Top of Exercise material

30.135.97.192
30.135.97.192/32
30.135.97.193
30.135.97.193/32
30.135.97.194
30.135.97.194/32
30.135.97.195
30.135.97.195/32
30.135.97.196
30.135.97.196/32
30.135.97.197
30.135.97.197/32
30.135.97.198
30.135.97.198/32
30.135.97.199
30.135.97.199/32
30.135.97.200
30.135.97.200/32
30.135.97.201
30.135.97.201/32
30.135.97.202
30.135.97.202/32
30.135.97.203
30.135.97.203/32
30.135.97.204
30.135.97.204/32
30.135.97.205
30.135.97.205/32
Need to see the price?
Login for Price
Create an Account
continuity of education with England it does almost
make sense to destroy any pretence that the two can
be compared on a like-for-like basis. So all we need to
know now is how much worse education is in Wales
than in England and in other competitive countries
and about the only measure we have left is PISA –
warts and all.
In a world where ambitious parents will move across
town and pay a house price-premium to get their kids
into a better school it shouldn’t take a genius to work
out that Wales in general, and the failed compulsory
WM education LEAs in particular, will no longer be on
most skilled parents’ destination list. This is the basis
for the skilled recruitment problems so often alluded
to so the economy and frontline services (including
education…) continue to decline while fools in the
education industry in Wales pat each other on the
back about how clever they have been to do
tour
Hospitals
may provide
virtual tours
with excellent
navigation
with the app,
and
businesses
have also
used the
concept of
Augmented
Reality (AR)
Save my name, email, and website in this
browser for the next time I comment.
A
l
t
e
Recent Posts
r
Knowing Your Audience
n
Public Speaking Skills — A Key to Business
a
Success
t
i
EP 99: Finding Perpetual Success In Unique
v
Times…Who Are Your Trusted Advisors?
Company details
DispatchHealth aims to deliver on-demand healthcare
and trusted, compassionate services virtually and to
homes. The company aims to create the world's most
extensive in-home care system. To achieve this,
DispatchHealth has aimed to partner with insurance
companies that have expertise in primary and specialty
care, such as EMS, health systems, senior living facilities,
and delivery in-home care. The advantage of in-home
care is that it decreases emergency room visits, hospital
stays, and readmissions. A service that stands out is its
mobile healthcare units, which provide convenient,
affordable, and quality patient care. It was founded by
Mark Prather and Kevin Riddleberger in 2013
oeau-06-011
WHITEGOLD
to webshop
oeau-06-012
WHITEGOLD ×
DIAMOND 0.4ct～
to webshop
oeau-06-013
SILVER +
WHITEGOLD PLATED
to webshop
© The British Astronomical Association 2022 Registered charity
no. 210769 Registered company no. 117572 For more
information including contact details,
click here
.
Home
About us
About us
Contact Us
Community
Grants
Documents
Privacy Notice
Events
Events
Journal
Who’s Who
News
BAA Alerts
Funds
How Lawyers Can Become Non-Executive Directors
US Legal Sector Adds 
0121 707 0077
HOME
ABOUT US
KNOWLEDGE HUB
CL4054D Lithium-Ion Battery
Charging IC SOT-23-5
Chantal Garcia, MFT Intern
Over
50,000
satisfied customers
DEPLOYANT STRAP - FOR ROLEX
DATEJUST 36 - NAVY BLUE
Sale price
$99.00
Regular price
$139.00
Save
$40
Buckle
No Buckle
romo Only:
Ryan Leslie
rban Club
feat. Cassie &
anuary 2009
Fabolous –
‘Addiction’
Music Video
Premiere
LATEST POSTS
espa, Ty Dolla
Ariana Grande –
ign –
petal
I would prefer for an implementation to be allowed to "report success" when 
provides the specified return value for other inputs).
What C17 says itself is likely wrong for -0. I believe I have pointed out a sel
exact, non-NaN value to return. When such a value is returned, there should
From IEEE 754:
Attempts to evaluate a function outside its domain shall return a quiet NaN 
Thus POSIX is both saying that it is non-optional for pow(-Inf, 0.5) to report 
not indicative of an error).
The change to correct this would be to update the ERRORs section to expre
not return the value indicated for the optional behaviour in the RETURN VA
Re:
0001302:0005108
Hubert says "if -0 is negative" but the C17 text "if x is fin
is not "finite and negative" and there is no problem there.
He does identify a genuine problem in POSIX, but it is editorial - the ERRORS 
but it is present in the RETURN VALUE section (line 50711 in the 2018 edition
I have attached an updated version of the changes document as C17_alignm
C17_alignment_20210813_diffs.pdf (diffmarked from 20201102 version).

Bottom of Exercise material

Give back the opening line of the records above and every line after it, up to and including the one with "into a better", unchanged.

** Result of the task **
30.135.97.192
30.135.97.192/32
30.135.97.193
30.135.97.193/32
30.135.97.194
30.135.97.194/32
30.135.97.195
30.135.97.195/32
30.135.97.196
30.135.97.196/32
30.135.97.197
30.135.97.197/32
30.135.97.198
30.135.97.198/32
30.135.97.199
30.135.97.199/32
30.135.97.200
30.135.97.200/32
30.135.97.201
30.135.97.201/32
30.135.97.202
30.135.97.202/32
30.135.97.203
30.135.97.203/32
30.135.97.204
30.135.97.204/32
30.135.97.205
30.135.97.205/32
Need to see the price?
Login for Price
Create an Account
continuity of education with England it does almost
make sense to destroy any pretence that the two can
be compared on a like-for-like basis. So all we need to
know now is how much worse education is in Wales
than in England and in other competitive countries
and about the only measure we have left is PISA –
warts and all.
In a world where ambitious parents will move across
town and pay a house price-premium to get their kids
into a better school it shouldn’t take a genius to work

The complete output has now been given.